◆ What this task involves
Please return all lines from the records below that include the string "taktiež".

------ Records shown ------

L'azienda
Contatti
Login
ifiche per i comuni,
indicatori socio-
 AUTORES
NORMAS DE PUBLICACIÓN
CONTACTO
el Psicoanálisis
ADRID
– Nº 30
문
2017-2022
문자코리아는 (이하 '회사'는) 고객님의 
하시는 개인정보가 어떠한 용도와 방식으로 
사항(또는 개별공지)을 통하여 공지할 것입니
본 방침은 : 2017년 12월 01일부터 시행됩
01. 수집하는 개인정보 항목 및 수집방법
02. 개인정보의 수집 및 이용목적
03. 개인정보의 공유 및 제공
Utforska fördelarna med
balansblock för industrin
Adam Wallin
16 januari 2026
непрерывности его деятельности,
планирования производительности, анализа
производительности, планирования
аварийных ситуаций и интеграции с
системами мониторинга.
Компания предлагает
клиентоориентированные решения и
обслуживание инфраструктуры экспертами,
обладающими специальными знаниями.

------
------ Records shown ------

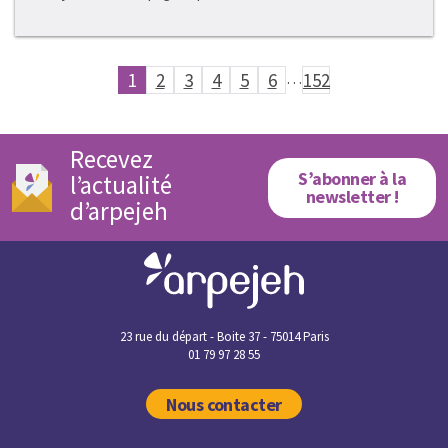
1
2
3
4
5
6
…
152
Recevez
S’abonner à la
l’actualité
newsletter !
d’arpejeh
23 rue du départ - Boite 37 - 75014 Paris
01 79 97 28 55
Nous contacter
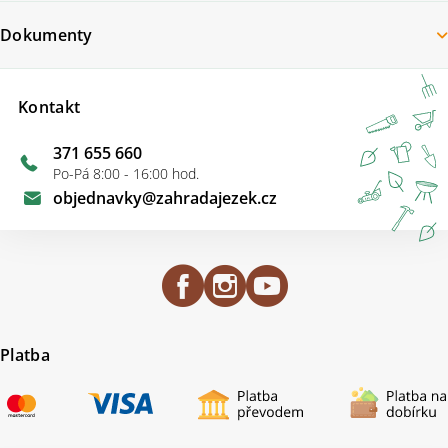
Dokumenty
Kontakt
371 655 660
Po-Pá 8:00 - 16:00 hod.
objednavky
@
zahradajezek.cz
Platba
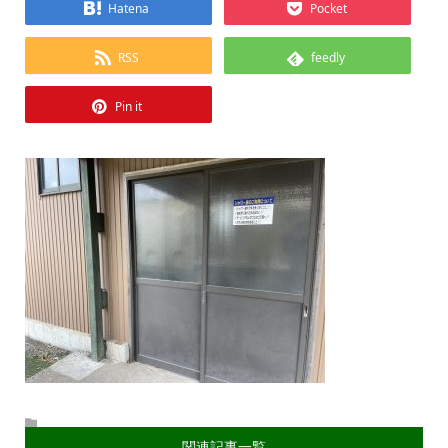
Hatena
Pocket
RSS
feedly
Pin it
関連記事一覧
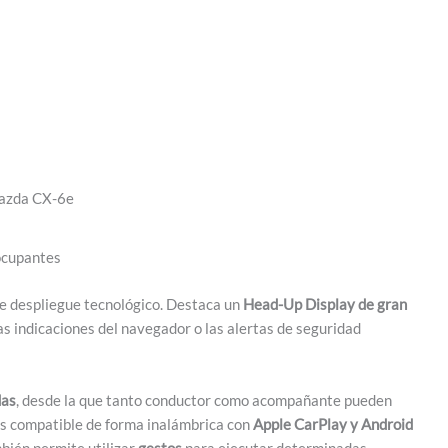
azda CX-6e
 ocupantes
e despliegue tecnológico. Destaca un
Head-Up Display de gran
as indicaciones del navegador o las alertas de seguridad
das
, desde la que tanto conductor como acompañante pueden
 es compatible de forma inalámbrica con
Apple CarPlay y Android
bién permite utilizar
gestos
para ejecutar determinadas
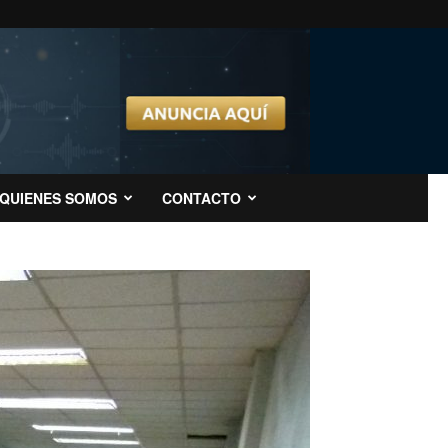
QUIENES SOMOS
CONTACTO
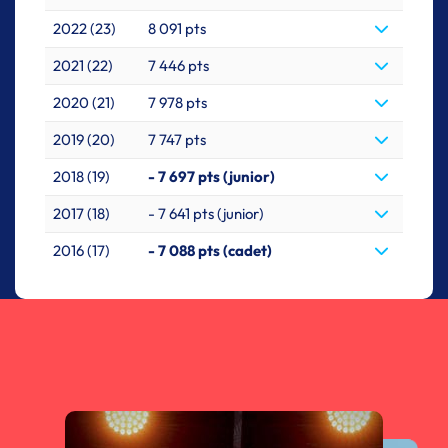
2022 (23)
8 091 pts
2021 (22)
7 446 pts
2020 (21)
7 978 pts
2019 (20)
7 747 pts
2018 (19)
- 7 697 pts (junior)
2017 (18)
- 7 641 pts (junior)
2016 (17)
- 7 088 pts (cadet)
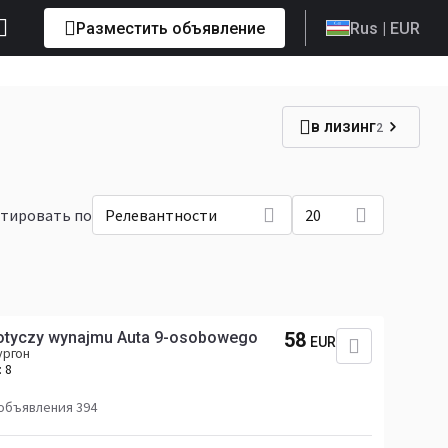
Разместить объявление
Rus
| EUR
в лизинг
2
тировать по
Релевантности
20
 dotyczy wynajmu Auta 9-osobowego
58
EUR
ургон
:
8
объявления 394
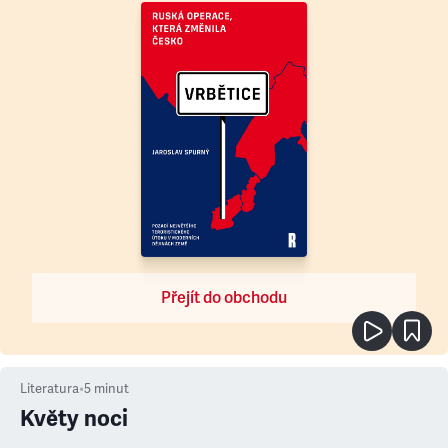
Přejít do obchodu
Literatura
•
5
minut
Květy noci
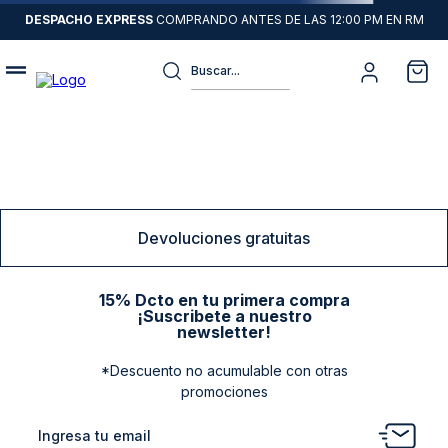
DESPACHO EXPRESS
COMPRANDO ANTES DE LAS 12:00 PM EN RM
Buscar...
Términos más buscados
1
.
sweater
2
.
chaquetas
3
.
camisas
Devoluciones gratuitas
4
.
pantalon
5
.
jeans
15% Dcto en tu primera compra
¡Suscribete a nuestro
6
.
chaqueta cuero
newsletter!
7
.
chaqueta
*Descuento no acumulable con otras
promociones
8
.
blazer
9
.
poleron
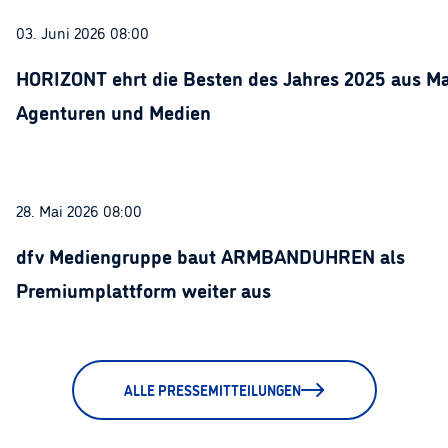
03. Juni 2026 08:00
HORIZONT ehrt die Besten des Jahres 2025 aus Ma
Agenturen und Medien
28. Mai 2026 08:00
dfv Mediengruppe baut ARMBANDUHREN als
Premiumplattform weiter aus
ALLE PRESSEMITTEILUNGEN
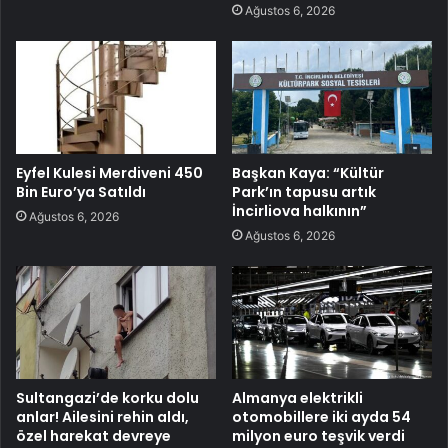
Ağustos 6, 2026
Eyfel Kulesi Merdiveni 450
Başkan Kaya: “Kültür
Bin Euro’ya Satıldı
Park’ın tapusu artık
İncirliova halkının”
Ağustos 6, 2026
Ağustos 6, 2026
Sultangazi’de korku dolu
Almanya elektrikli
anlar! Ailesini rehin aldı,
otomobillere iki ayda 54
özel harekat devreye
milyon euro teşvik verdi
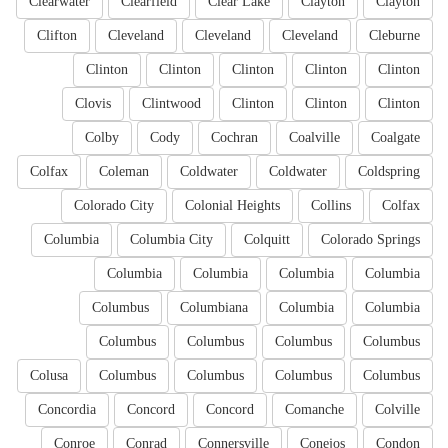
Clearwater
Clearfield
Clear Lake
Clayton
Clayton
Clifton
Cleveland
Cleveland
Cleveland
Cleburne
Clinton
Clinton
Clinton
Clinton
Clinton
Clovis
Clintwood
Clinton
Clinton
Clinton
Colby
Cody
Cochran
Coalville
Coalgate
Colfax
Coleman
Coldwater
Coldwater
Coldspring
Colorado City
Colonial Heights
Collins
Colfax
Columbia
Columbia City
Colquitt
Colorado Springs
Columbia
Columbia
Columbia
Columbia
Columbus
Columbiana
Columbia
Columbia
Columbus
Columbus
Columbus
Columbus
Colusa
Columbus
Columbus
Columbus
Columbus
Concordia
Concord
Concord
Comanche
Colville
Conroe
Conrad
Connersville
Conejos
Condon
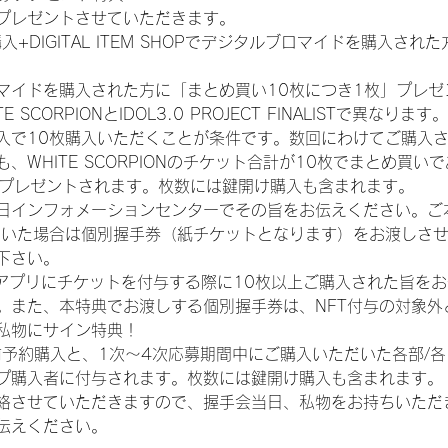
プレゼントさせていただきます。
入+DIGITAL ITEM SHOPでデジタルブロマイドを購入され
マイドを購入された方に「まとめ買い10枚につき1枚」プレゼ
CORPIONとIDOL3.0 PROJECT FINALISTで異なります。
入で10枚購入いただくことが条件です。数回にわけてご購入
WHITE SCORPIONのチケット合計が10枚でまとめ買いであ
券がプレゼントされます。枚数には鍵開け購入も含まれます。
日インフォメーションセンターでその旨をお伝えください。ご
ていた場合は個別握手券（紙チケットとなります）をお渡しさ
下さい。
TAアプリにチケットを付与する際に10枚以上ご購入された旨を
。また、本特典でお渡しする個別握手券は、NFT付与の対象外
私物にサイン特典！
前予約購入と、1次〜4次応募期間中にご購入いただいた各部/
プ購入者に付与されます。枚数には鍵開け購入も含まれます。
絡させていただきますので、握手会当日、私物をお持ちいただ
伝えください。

------
------ Records shown ------

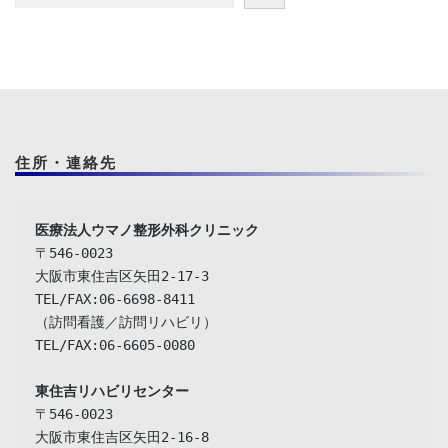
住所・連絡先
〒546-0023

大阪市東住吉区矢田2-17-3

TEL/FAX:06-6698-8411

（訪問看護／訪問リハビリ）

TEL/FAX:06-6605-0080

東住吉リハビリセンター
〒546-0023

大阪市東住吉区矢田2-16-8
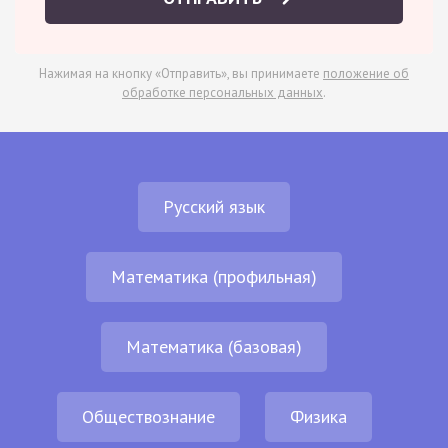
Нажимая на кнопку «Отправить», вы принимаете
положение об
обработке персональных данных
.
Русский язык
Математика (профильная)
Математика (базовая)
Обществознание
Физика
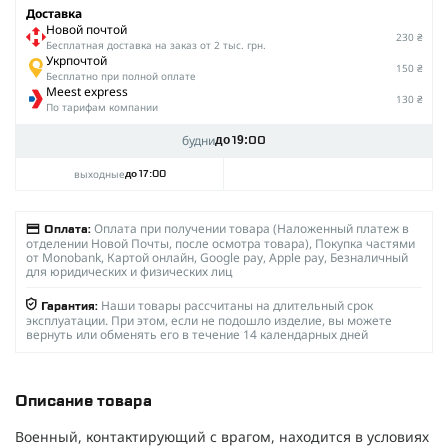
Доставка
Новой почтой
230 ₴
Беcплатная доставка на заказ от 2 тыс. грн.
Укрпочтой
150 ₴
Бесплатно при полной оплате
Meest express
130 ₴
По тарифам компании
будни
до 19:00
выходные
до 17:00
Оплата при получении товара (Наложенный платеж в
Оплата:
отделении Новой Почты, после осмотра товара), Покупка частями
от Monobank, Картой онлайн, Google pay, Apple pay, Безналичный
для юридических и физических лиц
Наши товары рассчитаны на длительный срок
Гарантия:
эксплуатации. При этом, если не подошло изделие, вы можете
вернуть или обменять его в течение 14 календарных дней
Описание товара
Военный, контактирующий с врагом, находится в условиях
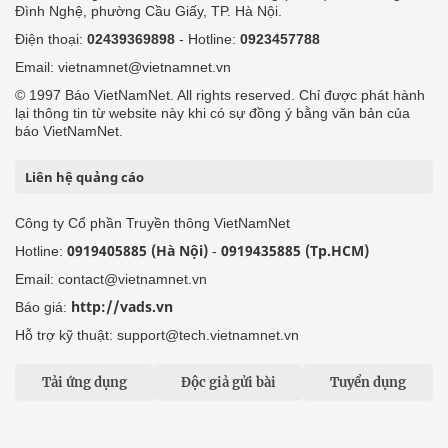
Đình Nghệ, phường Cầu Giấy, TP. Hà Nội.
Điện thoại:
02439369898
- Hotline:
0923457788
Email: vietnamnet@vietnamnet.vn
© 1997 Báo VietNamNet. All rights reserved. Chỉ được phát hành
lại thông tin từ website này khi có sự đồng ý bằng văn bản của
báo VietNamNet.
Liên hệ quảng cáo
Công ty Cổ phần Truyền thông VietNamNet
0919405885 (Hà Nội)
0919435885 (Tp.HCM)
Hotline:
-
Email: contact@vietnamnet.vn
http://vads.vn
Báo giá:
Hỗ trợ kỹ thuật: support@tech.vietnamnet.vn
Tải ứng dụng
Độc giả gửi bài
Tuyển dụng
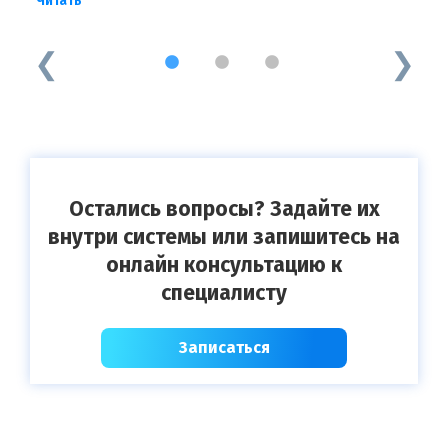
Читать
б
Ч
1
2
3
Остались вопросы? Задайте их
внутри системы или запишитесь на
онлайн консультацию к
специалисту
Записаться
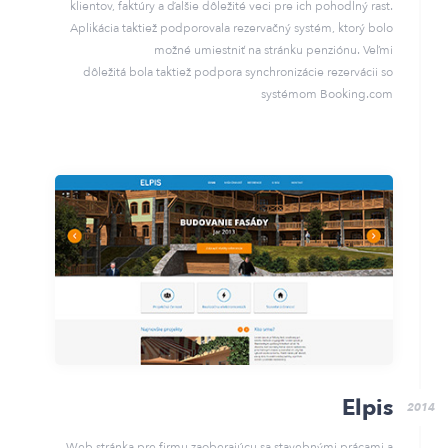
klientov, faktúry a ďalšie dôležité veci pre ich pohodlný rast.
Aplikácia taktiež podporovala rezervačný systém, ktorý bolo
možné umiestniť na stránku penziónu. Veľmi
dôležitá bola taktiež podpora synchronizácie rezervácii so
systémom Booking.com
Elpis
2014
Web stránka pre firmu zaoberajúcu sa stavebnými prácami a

------

◆ Reply to the exercise
Aplikácia taktiež podporovala rezervačný systém, ktorý bolo
dôležitá bola taktiež podpora synchronizácie rezervácii so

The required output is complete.